==== Supplied data
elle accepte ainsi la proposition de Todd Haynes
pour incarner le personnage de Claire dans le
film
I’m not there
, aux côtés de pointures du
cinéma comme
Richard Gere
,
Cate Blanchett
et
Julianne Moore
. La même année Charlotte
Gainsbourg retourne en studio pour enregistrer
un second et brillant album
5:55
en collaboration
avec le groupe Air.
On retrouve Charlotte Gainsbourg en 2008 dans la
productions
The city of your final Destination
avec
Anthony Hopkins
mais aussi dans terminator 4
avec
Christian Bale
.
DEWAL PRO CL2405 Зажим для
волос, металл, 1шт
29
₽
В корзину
========
==== Supplied data
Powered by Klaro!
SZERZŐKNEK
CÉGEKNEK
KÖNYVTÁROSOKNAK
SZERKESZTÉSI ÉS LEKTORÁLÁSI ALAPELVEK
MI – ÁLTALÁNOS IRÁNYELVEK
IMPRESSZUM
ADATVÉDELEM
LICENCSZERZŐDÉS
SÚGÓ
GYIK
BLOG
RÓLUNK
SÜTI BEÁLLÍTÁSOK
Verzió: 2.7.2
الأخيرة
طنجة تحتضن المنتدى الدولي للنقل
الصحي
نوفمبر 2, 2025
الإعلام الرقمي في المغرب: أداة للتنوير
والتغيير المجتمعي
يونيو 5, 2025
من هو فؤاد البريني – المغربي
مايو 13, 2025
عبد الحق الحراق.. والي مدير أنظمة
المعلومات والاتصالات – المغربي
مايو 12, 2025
========
• [Required work]
When you reach the line containing "MI – ÁLTALÁNOS IRÁNYELVEK" in the data above, start copying exactly, and stop after the line containing "مايو 13, 2025".

• [Exercise solution]
MI – ÁLTALÁNOS IRÁNYELVEK
IMPRESSZUM
ADATVÉDELEM
LICENCSZERZŐDÉS
SÚGÓ
GYIK
BLOG
RÓLUNK
SÜTI BEÁLLÍTÁSOK
Verzió: 2.7.2
الأخيرة
طنجة تحتضن المنتدى الدولي للنقل
الصحي
نوفمبر 2, 2025
الإعلام الرقمي في المغرب: أداة للتنوير
والتغيير المجتمعي
يونيو 5, 2025
من هو فؤاد البريني – المغربي
مايو 13, 2025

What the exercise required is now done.